Insomnia is common, affecting up to one in three people in the UK, according to NHS Inform.
There are various types – sometimes it lasts a short period, but other times it is chronic and damages lives.
It was investigated as a potential marker for a burst brain aneurysm by researchers at the Karolinska Institutet in Stockholm, Sweden.
The medical term for an aneurysm that develops inside the brain is an intracranial aneurysm, most common in those over 40 and women.
The majority of these aneurysms will not rupture and may not even be detected.
Experts believe between one and five per cent of the population have a brain aneurysm.
When the bulges do burst – in around 2.5 per cent of cases – it can lead to serious bleeding, known as a subarachnoid haemorrhage.
About three in five people who have a subarachnoid haemorrhage die within two weeks, the NHS, while half of those who survive are left with severe brain damage and disability.
Lead author of the latest study, Dr Susanna Larsson, said: "Ruptured aneurysms are highly fatal.
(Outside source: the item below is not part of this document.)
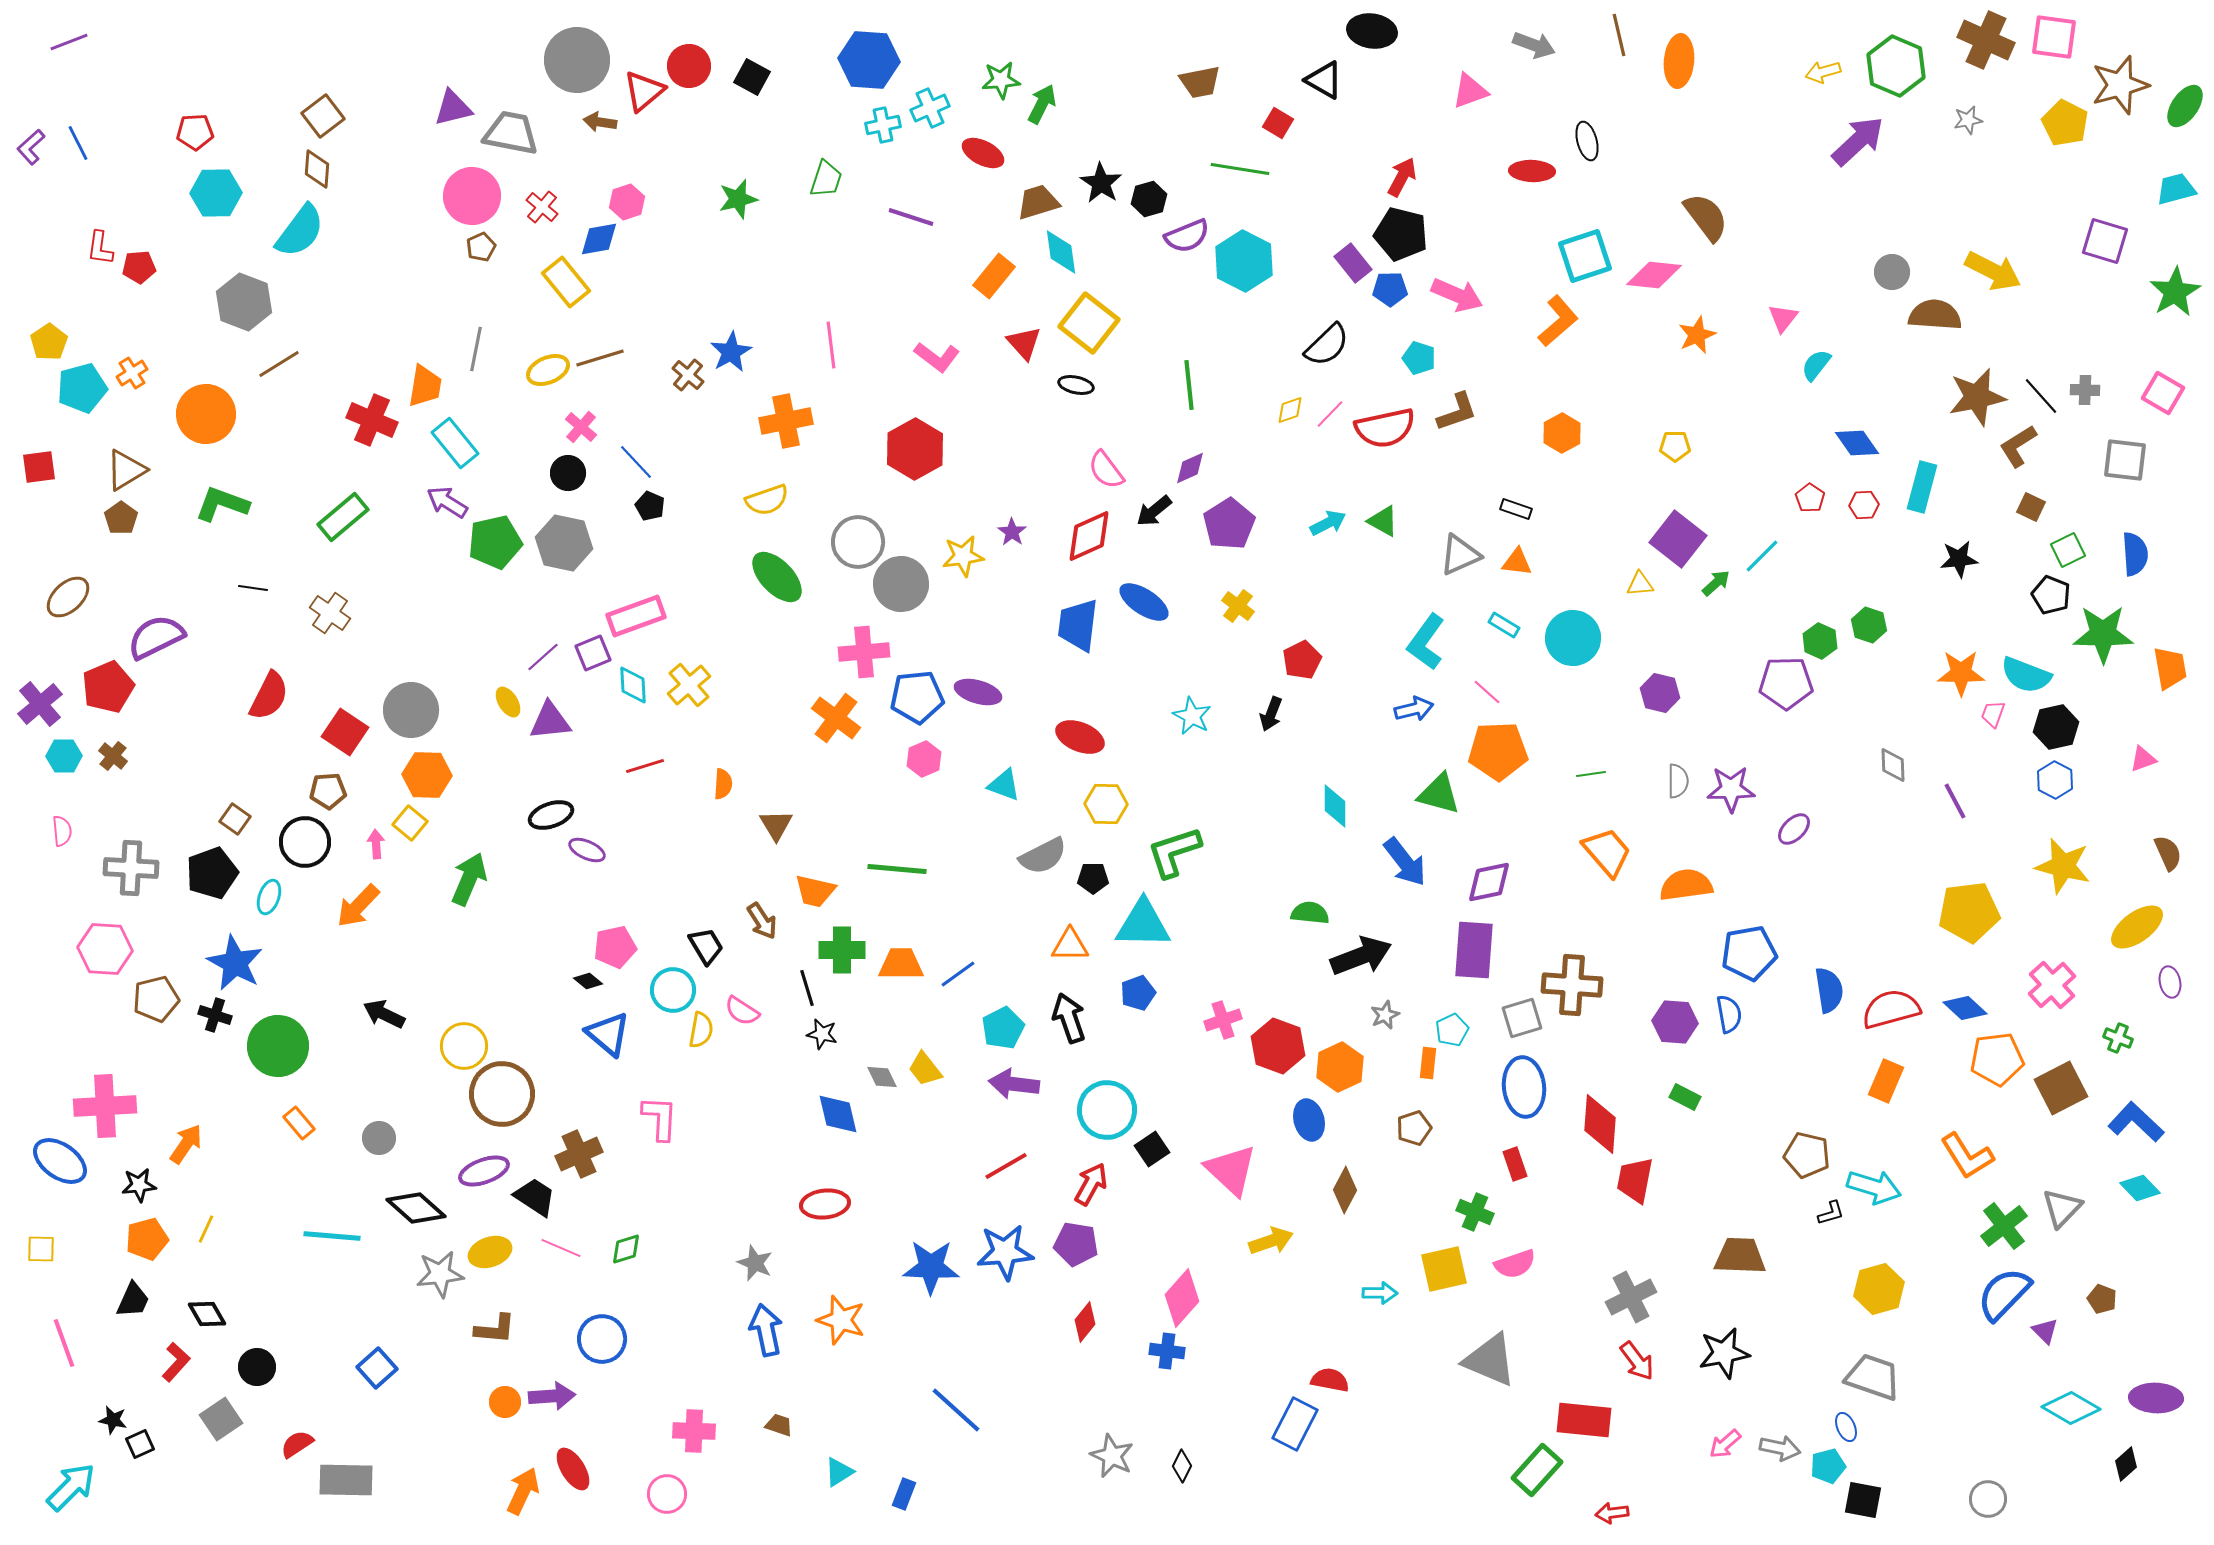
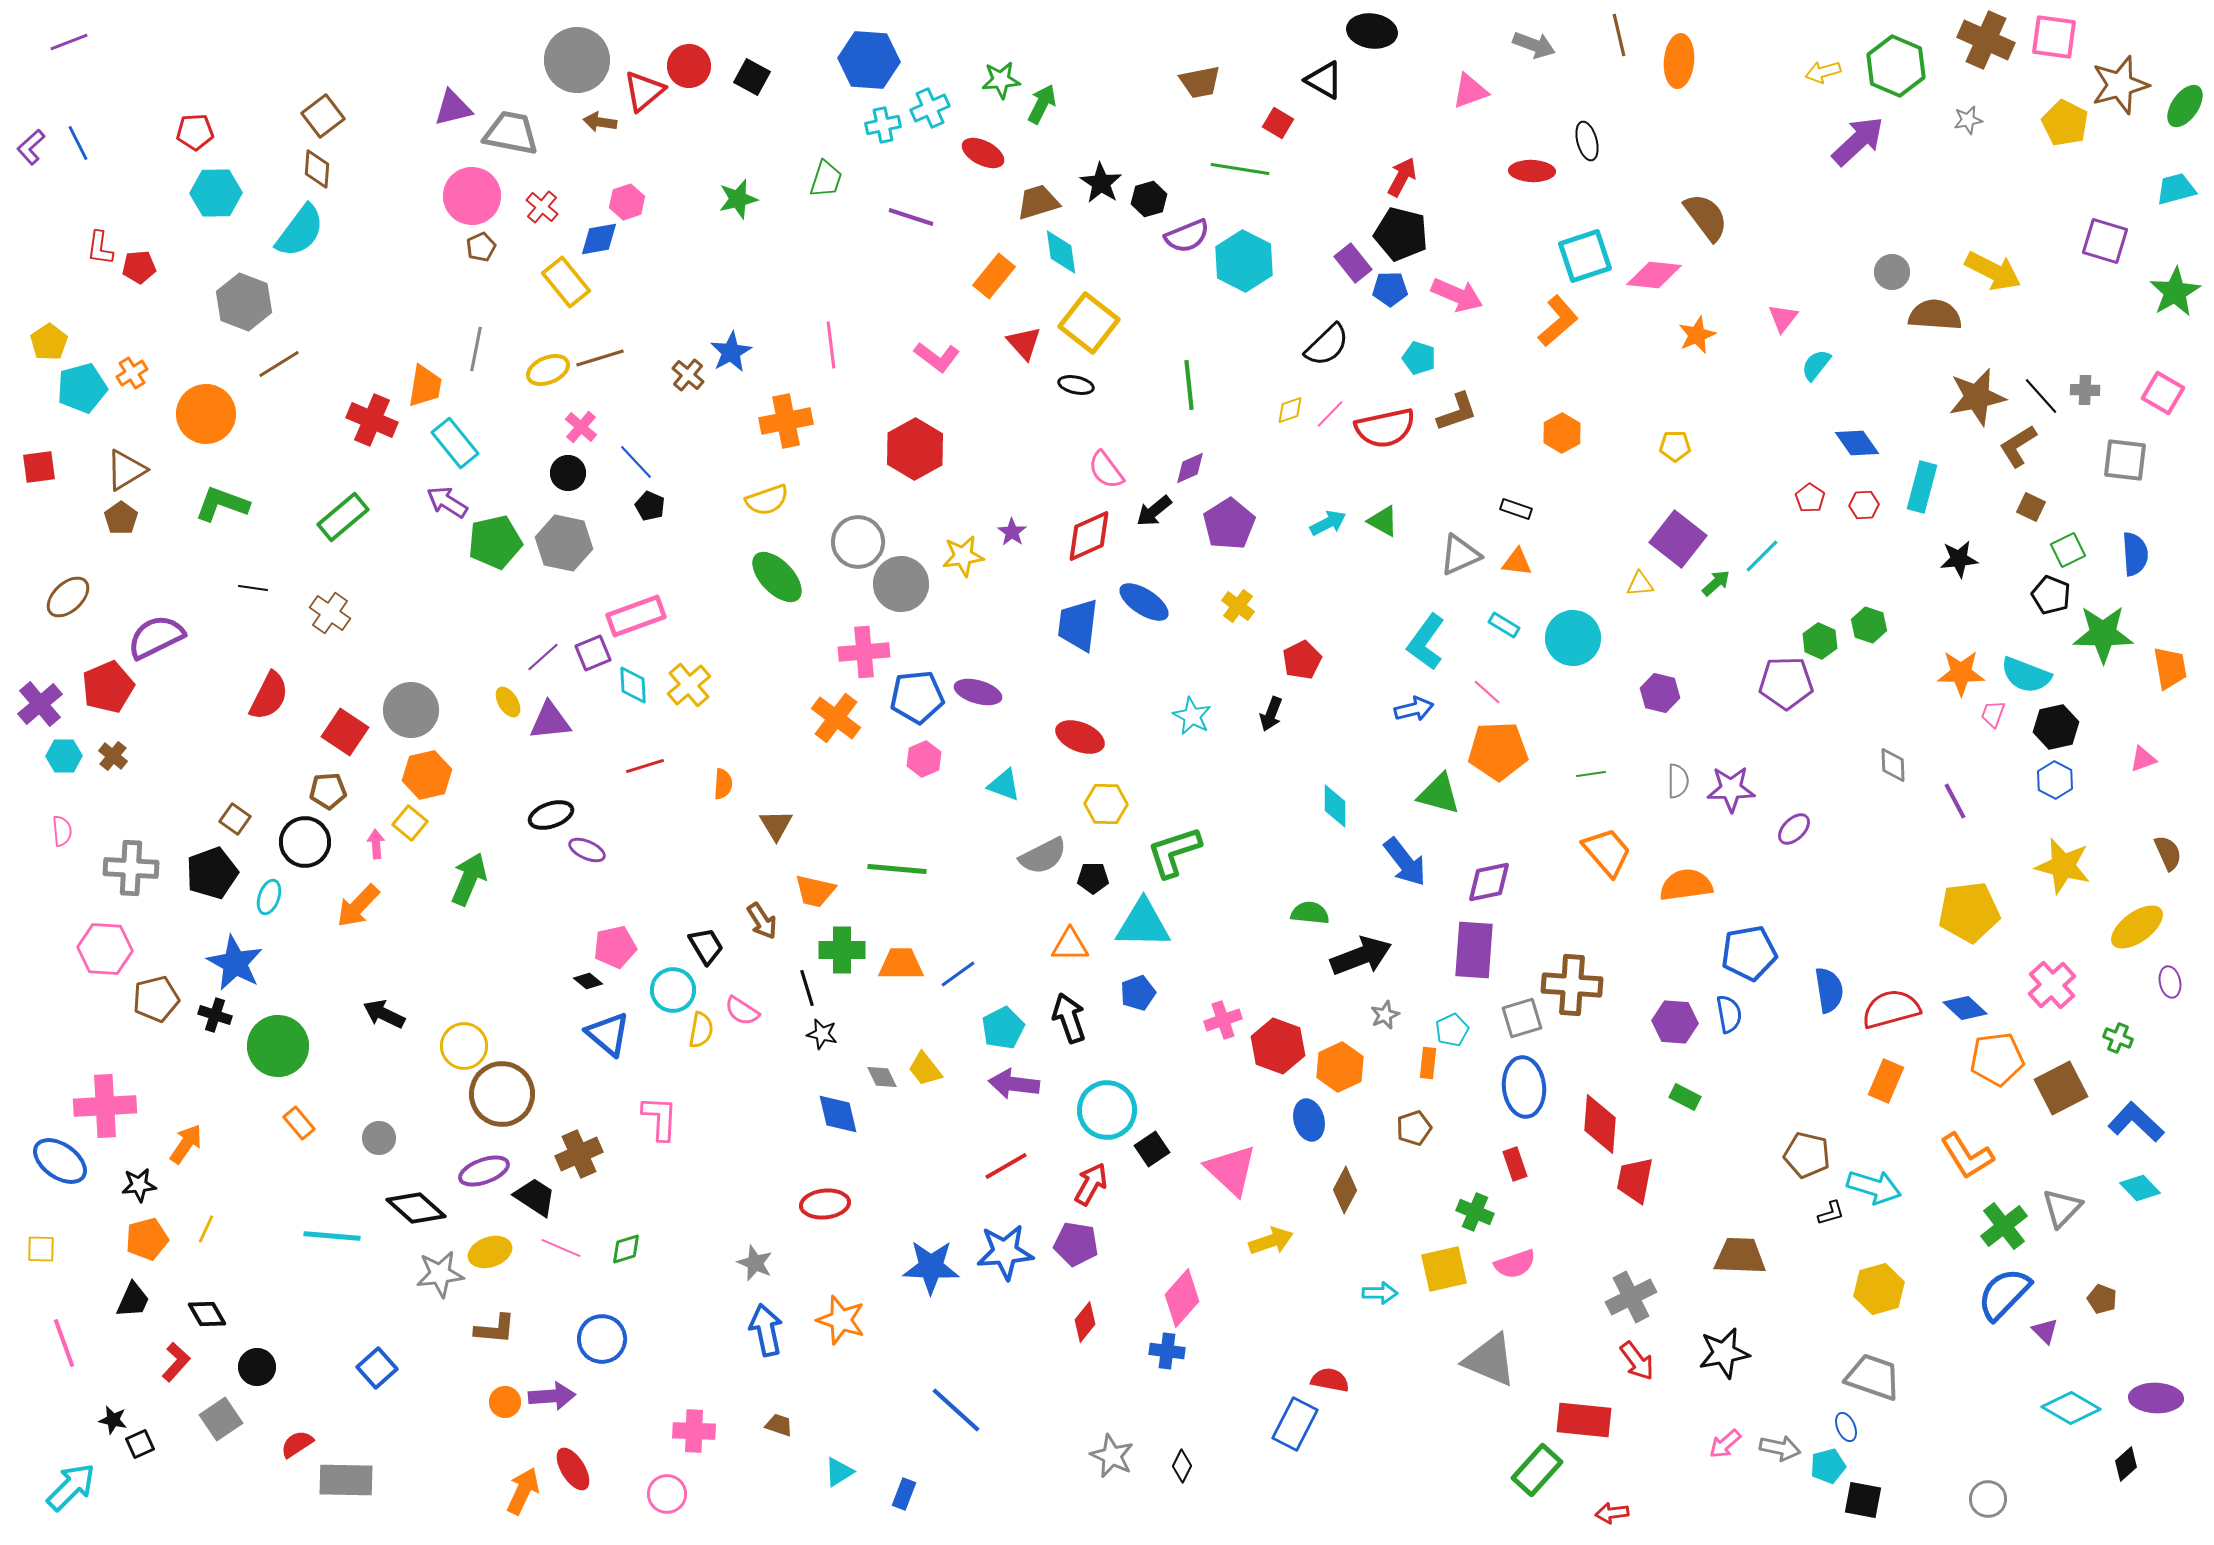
orange hexagon at (427, 775): rotated 15 degrees counterclockwise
It is, therefore, extremely important to identify modifiable risk factors that can help prevent aneurysms from rupturing,"
Dr Larsson and the team used data from several studies to identify what factors can trigger a harmful brain aneurysm, from sleep disorders, coffee consumption, exercise, BMI and cholesterol.
To determine predispositions, some 6,300 cases of brain aneurysm and nearly 4,200 cases of ruptured brain aneurysm were compared with over 59,500 healthy people.
Having a genetic predisposition for insomnia was linked with a 24 per cent increased risk of both conditions.
Dr Larsson said: "The association between insomnia and intracranial aneurysm has not been reported previously, and these findings warrant confirmation in future studies.
"Our research supports the thinking that risk factors that people can change or manage may impact brain aneurysms and hemorrhage risk.
“Once confirmed, future studies should examine ways to incorporate this knowledge into prevention programs and therapies."
The risk of a brain aneurysm was higher in smokers and people with high blood pressure, but not for those with high cholesterol or high BMI.
One theory is that insomnia and general sleep disorders raise blood pressure, which may explain the brain aneurysm risk.
When you sleep, blood pressure goes down. Having sleep problems means your blood pressure stays higher for a longer period of time.
Insomnia or lack of sleep have both previously been linked with an early grave – but both can be helped.
The NHS says the best way to avoid getting a brain aneurysm and it bursting is to keep the blood vessels healthy.
That means quitting smoking, removing high fat foods from the diet, controlling blood pressure and weight.
The study was published in the Journal of the American Heart Association, an open access journal of the American Heart Association.